- [REQUIREMENT]
From the first line of the entries below through the line bearing "betapa pentingnya kerjasama", write out each line exactly. Omit pictures.

- [RECORDS]

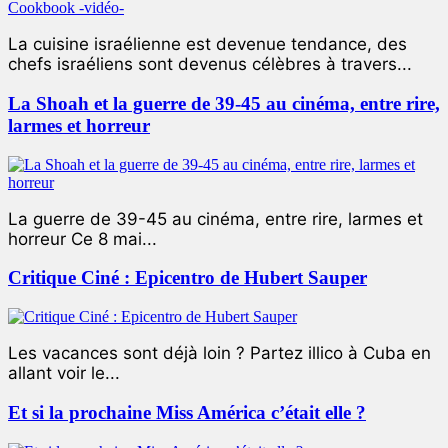
La cuisine israélienne est devenue tendance, des
chefs israéliens sont devenus célèbres à travers...
La Shoah et la guerre de 39-45 au cinéma, entre rire,
larmes et horreur
La guerre de 39-45 au cinéma, entre rire, larmes et
horreur Ce 8 mai...
Critique Ciné : Epicentro de Hubert Sauper
Les vacances sont déjà loin ? Partez illico à Cuba en
allant voir le...
Et si la prochaine Miss América c’était elle ?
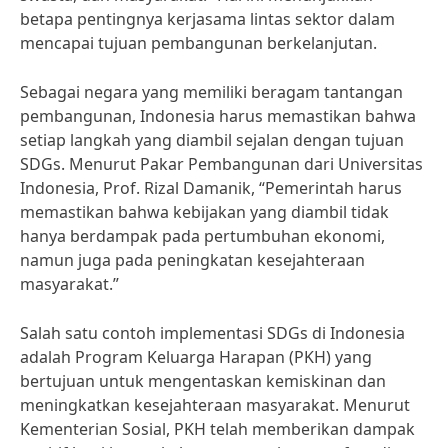
betapa pentingnya kerjasama lintas sektor dalam
mencapai tujuan pembangunan berkelanjutan.
Sebagai negara yang memiliki beragam tantangan
pembangunan, Indonesia harus memastikan bahwa
setiap langkah yang diambil sejalan dengan tujuan
SDGs. Menurut Pakar Pembangunan dari Universitas
Indonesia, Prof. Rizal Damanik, “Pemerintah harus
memastikan bahwa kebijakan yang diambil tidak
hanya berdampak pada pertumbuhan ekonomi,
namun juga pada peningkatan kesejahteraan
masyarakat.”
Salah satu contoh implementasi SDGs di Indonesia
adalah Program Keluarga Harapan (PKH) yang
bertujuan untuk mengentaskan kemiskinan dan
meningkatkan kesejahteraan masyarakat. Menurut
Kementerian Sosial, PKH telah memberikan dampak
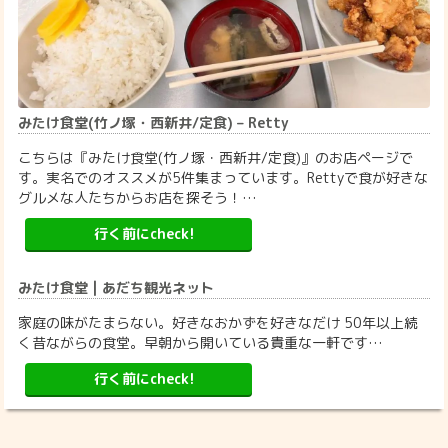
みたけ食堂(竹ノ塚・西新井/定食) – Retty
こちらは『みたけ食堂(竹ノ塚・西新井/定食)』のお店ページで
す。実名でのオススメが5件集まっています。Rettyで食が好きな
グルメな人たちからお店を探そう！…
行く前にcheck!
みたけ食堂 | あだち観光ネット
家庭の味がたまらない。好きなおかずを好きなだけ 50年以上続
く昔ながらの食堂。早朝から開いている貴重な一軒です…
行く前にcheck!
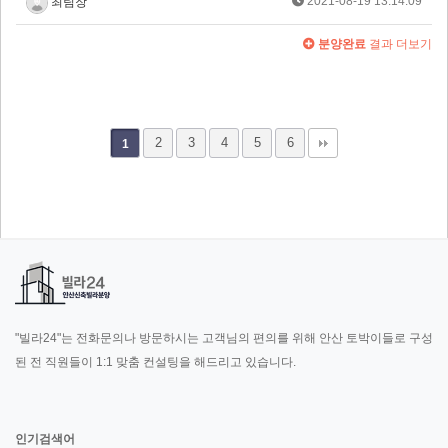
2021-08-19 13:14:09
최팀장
분양완료
결과 더보기
2
3
4
5
6
1
"빌라24"는 전화문의나 방문하시는 고객님의 편의를 위해 안산 토박이들로 구성
된 전 직원들이 1:1 맞춤 컨설팅을 해드리고 있습니다.
인기검색어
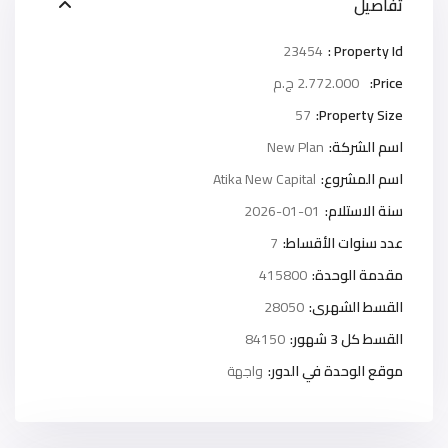
تفاصيل
23454
Property Id :
Price:
2.772.000 ج.م
57
Property Size:
اسم الشركة:
New Plan
اسم المشروع:
Atika New Capital
سنة الاستلام:
2026-01-01
عدد سنوات الأقساط:
7
مقدمة الوحدة:
415800
القسط الشهرى:
28050
القسط كل 3 شهور:
84150
موقع الوحدة في الدور:
واجهة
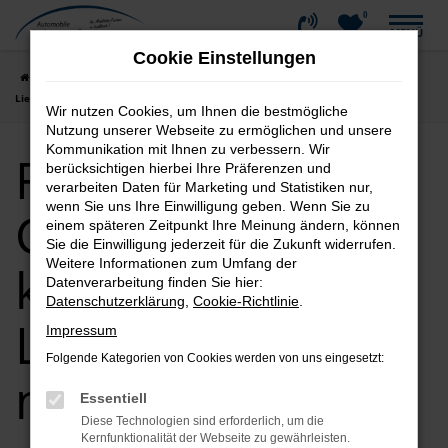
0
Zum
MENÜ
Hauptinhalt
Cookie Einstellungen
springen
Startseite
Biberach
Ford
Ford Gebrauchtwagen kaufen |
Lieferservice nach Biberach
Wir nutzen Cookies, um Ihnen die bestmögliche
Nutzung unserer Webseite zu ermöglichen und unsere
Kommunikation mit Ihnen zu verbessern. Wir
Ford
berücksichtigen hierbei Ihre Präferenzen und
verarbeiten Daten für Marketing und Statistiken nur,
wenn Sie uns Ihre Einwilligung geben. Wenn Sie zu
Gebrauchtwagen
einem späteren Zeitpunkt Ihre Meinung ändern, können
Sie die Einwilligung jederzeit für die Zukunft widerrufen.
Weitere Informationen zum Umfang der
kaufen |
Datenverarbeitung finden Sie hier:
Datenschutzerklärung
,
Cookie-Richtlinie
.
Lieferservice
Impressum
Folgende Kategorien von Cookies werden von uns eingesetzt:
nach Biberach
Essentiell
Diese Technologien sind erforderlich, um die
Kernfunktionalität der Webseite zu gewährleisten.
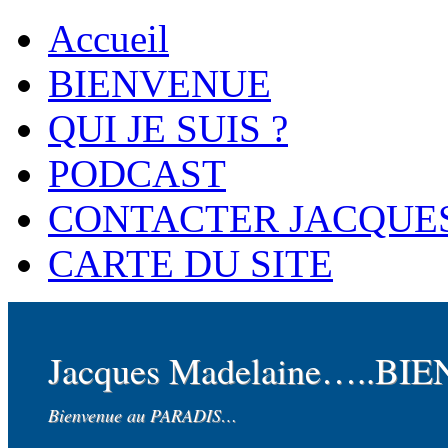
Accueil
BIENVENUE
QUI JE SUIS ?
PODCAST
CONTACTER JACQUE
CARTE DU SITE
Jacques Madelaine…..BI
Bienvenue au PARADIS…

- [REPLY]
La cuisine israélienne est devenue tendance, des
chefs israéliens sont devenus célèbres à travers...
La Shoah et la guerre de 39-45 au cinéma, entre rire,
larmes et horreur
La guerre de 39-45 au cinéma, entre rire, larmes et
horreur Ce 8 mai...
Critique Ciné : Epicentro de Hubert Sauper
Les vacances sont déjà loin ? Partez illico à Cuba en
allant voir le...
Et si la prochaine Miss América c’était elle ?
betapa pentingnya kerjasama lintas sektor dalam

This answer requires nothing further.